Порой он распечатывал письма, чтобы провести пальцами по строчкам, почувствовать себя ближе к людям, которых любил и, несмотря на это, разочаровал. Ему хотелось знать, что пишут родные о своей жизни, частью которой он являлся когда-то.

Содержание писем могло стать для него радостью и одновременно пыткой, могло усилить чувство его вины. Вернуть его в прошлое – в тот ужасный день, когда он покинул их, поклявшись никогда больше не возвращаться.

Он взял со стола бриллиант, переливавшийся всеми цветами радуги. Это был его подарок матери ко дню ее рождения.

Она с благодарностью принимала подаренные отцом цепочки и жемчужные ожерелья, хвалила рукоделие дочерей.

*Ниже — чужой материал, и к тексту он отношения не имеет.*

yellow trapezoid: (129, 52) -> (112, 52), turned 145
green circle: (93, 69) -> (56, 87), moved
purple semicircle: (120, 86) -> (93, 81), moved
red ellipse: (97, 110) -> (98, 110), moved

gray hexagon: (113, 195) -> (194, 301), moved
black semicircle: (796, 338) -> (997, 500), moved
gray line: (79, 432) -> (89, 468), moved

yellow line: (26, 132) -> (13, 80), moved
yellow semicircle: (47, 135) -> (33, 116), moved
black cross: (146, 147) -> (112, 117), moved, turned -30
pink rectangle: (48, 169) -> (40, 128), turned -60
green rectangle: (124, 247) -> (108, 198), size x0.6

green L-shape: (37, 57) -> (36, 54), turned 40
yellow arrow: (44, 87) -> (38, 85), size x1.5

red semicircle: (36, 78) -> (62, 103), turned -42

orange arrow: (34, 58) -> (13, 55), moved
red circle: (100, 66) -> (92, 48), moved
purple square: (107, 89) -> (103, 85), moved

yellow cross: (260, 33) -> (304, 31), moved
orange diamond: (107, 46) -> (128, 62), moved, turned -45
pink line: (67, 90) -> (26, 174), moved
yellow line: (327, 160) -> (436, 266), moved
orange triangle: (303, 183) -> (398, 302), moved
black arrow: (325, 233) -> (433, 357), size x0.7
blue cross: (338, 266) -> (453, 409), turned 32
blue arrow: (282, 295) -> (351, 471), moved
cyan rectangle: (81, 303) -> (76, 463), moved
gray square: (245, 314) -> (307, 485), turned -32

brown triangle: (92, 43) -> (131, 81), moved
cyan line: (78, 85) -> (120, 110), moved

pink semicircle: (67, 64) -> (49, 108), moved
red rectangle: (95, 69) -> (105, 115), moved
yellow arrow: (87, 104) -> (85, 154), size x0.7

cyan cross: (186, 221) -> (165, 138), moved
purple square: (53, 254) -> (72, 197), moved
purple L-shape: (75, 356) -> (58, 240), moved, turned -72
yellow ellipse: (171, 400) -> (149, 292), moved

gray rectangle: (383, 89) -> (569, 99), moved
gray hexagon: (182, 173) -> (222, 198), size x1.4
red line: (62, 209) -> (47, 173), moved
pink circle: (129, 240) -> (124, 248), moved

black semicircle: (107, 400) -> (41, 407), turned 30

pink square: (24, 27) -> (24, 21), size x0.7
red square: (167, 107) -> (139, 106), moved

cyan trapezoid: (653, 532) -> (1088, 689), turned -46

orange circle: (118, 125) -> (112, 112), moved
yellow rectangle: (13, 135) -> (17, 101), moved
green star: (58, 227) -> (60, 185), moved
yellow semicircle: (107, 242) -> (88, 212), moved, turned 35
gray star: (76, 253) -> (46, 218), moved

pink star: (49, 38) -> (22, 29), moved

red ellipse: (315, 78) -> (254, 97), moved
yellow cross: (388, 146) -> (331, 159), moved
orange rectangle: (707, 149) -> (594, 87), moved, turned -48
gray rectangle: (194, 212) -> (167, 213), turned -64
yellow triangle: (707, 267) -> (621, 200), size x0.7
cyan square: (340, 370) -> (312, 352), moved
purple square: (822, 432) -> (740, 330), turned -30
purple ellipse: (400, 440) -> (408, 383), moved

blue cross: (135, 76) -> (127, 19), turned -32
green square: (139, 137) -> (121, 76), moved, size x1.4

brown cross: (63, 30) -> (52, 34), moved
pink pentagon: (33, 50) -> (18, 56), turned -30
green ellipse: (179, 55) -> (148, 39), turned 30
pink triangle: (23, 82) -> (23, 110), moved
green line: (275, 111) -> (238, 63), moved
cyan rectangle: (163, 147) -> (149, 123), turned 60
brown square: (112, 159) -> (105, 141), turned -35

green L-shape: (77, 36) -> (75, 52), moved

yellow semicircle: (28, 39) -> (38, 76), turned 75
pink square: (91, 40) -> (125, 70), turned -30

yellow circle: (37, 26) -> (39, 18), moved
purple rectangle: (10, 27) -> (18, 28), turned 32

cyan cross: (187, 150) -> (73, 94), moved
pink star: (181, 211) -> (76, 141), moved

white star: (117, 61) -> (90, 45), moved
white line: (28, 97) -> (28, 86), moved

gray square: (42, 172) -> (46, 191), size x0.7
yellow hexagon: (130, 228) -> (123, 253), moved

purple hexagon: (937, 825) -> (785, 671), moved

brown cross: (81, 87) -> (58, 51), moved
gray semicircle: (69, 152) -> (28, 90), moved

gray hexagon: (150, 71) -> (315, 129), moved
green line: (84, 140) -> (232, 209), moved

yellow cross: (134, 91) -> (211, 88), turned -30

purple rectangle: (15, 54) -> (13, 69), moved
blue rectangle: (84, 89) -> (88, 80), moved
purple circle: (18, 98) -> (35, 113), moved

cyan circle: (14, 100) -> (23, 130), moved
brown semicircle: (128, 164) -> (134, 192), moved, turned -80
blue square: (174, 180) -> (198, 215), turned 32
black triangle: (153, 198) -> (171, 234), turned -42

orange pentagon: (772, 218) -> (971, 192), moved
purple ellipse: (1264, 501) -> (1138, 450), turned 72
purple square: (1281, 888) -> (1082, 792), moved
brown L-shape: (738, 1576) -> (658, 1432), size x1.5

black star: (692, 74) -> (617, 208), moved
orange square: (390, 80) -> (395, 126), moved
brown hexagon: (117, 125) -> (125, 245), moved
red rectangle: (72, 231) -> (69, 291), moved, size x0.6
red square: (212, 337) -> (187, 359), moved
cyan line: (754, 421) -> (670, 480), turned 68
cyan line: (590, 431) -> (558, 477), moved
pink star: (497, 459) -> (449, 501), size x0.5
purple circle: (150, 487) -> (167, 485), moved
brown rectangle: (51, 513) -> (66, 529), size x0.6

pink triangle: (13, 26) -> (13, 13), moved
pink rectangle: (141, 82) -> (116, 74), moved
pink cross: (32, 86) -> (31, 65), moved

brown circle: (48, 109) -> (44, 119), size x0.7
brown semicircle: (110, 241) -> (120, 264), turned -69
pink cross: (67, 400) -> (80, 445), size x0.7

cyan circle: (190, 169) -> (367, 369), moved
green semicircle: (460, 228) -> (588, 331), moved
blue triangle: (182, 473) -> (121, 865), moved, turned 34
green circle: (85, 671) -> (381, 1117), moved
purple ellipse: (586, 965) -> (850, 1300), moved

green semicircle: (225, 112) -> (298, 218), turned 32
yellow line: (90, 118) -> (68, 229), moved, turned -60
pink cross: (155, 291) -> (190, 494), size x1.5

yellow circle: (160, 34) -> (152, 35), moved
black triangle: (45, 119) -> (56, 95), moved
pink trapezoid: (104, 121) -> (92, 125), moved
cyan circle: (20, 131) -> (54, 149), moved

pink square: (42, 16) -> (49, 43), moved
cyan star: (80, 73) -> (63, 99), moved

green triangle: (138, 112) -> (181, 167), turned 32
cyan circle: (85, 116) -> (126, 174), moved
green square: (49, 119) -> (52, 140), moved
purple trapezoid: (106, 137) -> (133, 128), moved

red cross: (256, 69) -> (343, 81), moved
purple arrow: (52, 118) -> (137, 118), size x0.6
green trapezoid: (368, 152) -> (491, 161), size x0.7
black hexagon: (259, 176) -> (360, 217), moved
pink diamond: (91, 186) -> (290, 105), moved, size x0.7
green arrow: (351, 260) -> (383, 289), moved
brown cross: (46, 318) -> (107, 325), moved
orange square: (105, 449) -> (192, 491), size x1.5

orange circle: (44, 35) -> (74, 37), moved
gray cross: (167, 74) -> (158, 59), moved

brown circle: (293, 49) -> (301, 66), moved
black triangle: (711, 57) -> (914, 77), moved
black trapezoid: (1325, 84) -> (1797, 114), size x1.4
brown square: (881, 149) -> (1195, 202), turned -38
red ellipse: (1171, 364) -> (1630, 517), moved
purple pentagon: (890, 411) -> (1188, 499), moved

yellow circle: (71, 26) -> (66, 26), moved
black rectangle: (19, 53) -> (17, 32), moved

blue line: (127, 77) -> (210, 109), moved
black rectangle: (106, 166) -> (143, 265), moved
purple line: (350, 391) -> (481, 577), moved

Но никто, кроме Остена, не понимал, чего жаждет ее душа. Необычные бабочки, хранившиеся в склянках, спрессованные редкие красивые растения, располагавшиеся под стопками книг, камни, которые предстояло рассмотреть и изучить, а также исследовать с помощью научных журналов, над которыми она сосредоточенно проводила так много часов.

Камень, который он собирался подарить матери, находился у него кармане, завернутый в носовой платок, когда он покидал Остен-Парк тем мрачным утром.

Данте сделал свой выбор, выбор мужчины, пожертвовав восторгами юности.

Теперь этот выбор казался еще более мрачным на фоне того, как Летти восторженно писала о браке с человеком, которого Остен никогда не видел, и горя Мэдлин по поводу смерти обожаемой собаки. Остену следовало бы быть там, чтобы как следует заняться этим Фицхербертом и удостовериться, что он достоин руки его сестренки. Ему следовало быть там, чтобы утешить Мэдди. Самому прокрасться на церковный двор и похоронить ее любимца. Он подарил ей этого щенка на то последнее Рождество, которое они отпраздновали всей семьей.